Monday, April 17, 2017


George, our better-than-standard poodle, had his usual monthly appointment with the dog groomer late last week. As we were leaving, the owner spritzed him with cologne. George didn’t react, and I didn’t think anything of it until we walked into the off-leash dog park later that same afternoon.

A large dog of dubious heritage met us at the gate, sniffed George up and down, and said, “Ewwww, man. Do you stink. Can’t imagine where you’ve been, but you better find yourself something good and dead and roll in it right away. You’re disgusting.”

Wednesday, April 5, 2017

We May Not Need It

While walking my dog in the park this morning, I phoned my sister-in-law to find out what’s going on in her part of central Texas.
We are both concerned about the wall our president wants to build between Mexico and Texas. It presents a couple of obvious challenges. The legal border between the two countries is the Rio Grande River. If the wall is built on U.S. territory, are we willing to give the land between it and the river to Mexico? It may not seem like much to us, but it does belong to someone who might need every little bit of land they own to make a living.

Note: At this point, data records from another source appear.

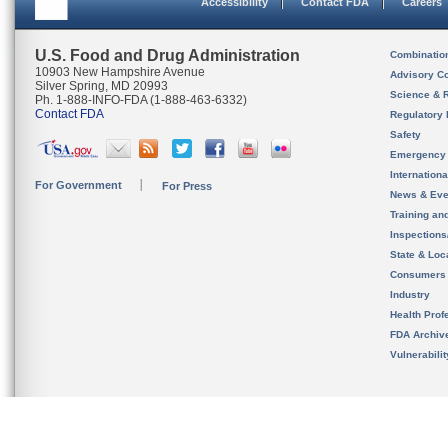
Accessibility
Contact FDA
Careers
U.S. Food and Drug Administration
Combinatio
10903 New Hampshire Avenue
Advisory C
Silver Spring, MD 20993
Science & 
Ph. 1-888-INFO-FDA (1-888-463-6332)
Contact FDA
Regulatory 
Safety
Emergency
Internation
For Government
For Press
News & Eve
Training an
Inspection
State & Loca
Consumers
Industry
Health Prof
FDA Archiv
Vulnerabili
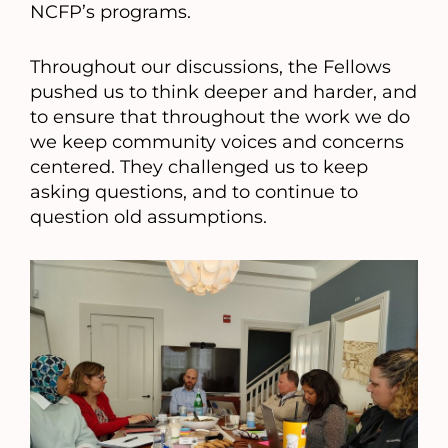
NCFP’s programs.
Throughout our discussions, the Fellows
pushed us to think deeper and harder, and
to ensure that throughout the work we do
we keep community voices and concerns
centered. They challenged us to keep
asking questions, and to continue to
question old assumptions.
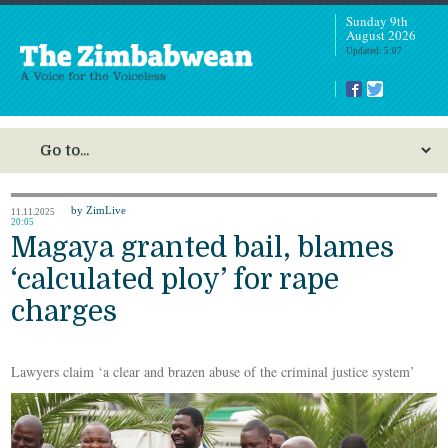
Sunday 9th
August 2026
Updated: 5:07
by ZimLive
11.11.2025
20:05
Magaya granted bail, blames
‘calculated ploy’ for rape
charges
Lawyers claim ‘a clear and brazen abuse of the criminal justice system’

As a developer, I'm surprised our current president isn't more considerate of the potential loss of useable land.
There’s also the question of Big Bend National Park. It's gigantic. The suggestion has been made that it would be easiest to build the wall around the northern boundaries and leave the park to be policed by the border patrol. If this is done, tourists to the park would theoretically be required to present a passport to visit Big Bend. The thought that any elected official would consider placing that majestic park outside our national boundaries is ludicrous.
The latest number of illegal aliens crossing the border between Mexico and the U.S. has been reduced to 18% of the recent past. They’ve heard our laws are being enforced and are staying away. Perhaps we won’t need the wall after all.

Tuesday, April 4, 2017

Love Your Rock

According to existential philosophical theory, we all live lives of quiet desperation. Some aspect of our existence is limited in such a manner that each and every one of us experiences great pain or frustration. An existentialist believes the way to achieve happiness is to learn to accept and/or love your limitations.

Sisyphus is a figure in Greek mythology who scorned the gods and hated death. His disobedience earned him a terrible punishment: he was sentenced to spend eternity in back-breaking labor that accomplished nothing.

He was ordered to spend all day every day pushing a gigantic boulder to the top of a steep hill only to have it roll back where he started.  For Sisyphus to find happiness from the existentialist perspective, he must learn to love his rock.